■ **Required work**: Those lines of the records that contain "kapcie" are to be located and copied.
##### Data shown
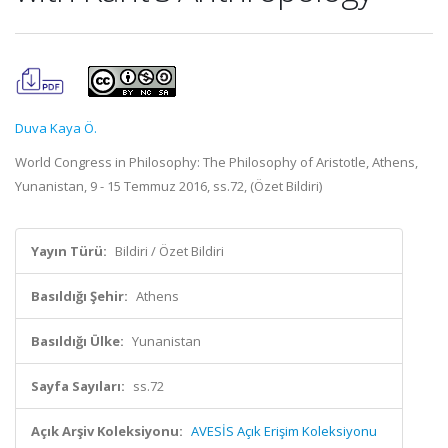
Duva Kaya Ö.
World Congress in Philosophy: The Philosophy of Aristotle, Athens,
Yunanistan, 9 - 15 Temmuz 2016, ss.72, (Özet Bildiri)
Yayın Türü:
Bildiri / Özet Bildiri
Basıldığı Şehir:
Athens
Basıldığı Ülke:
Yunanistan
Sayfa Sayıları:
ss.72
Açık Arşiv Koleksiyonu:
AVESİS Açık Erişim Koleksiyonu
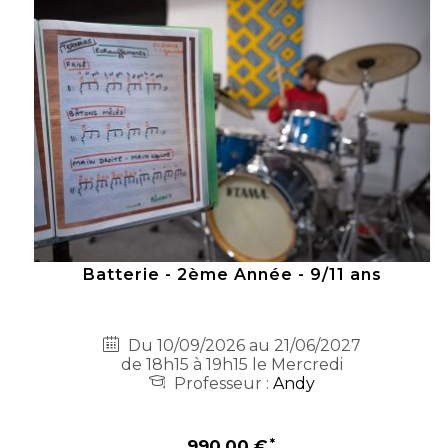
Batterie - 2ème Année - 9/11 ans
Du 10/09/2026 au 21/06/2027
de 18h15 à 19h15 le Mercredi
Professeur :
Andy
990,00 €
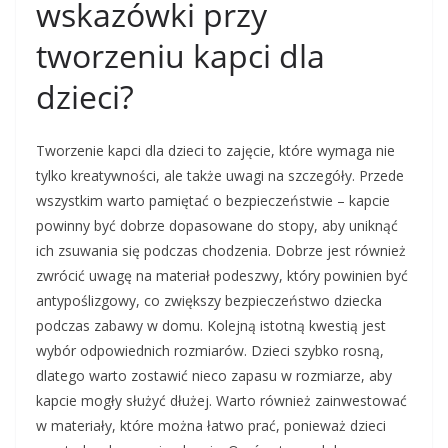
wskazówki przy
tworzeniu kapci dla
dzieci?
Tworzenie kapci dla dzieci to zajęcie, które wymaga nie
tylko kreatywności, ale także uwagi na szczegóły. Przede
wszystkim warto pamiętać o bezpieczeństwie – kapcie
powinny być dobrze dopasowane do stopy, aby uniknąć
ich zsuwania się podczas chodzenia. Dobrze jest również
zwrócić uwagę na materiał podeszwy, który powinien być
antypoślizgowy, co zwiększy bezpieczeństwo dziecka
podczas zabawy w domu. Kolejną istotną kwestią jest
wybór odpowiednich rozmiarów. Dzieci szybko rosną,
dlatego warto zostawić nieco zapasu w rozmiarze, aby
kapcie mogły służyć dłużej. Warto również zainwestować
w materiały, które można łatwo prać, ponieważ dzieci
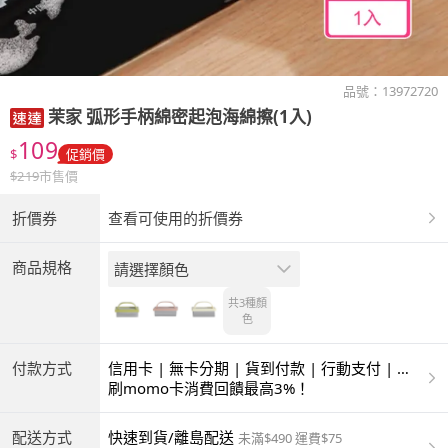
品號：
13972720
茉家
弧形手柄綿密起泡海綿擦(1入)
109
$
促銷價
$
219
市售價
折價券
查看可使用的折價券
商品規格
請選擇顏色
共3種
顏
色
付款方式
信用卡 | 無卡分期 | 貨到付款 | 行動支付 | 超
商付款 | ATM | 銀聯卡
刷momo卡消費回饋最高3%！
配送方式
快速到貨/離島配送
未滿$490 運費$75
##########
■ **Response to the exercise**:
wszystkim warto pamiętać o bezpieczeństwie – kapcie
kapcie mogły służyć dłużej. Warto również zainwestować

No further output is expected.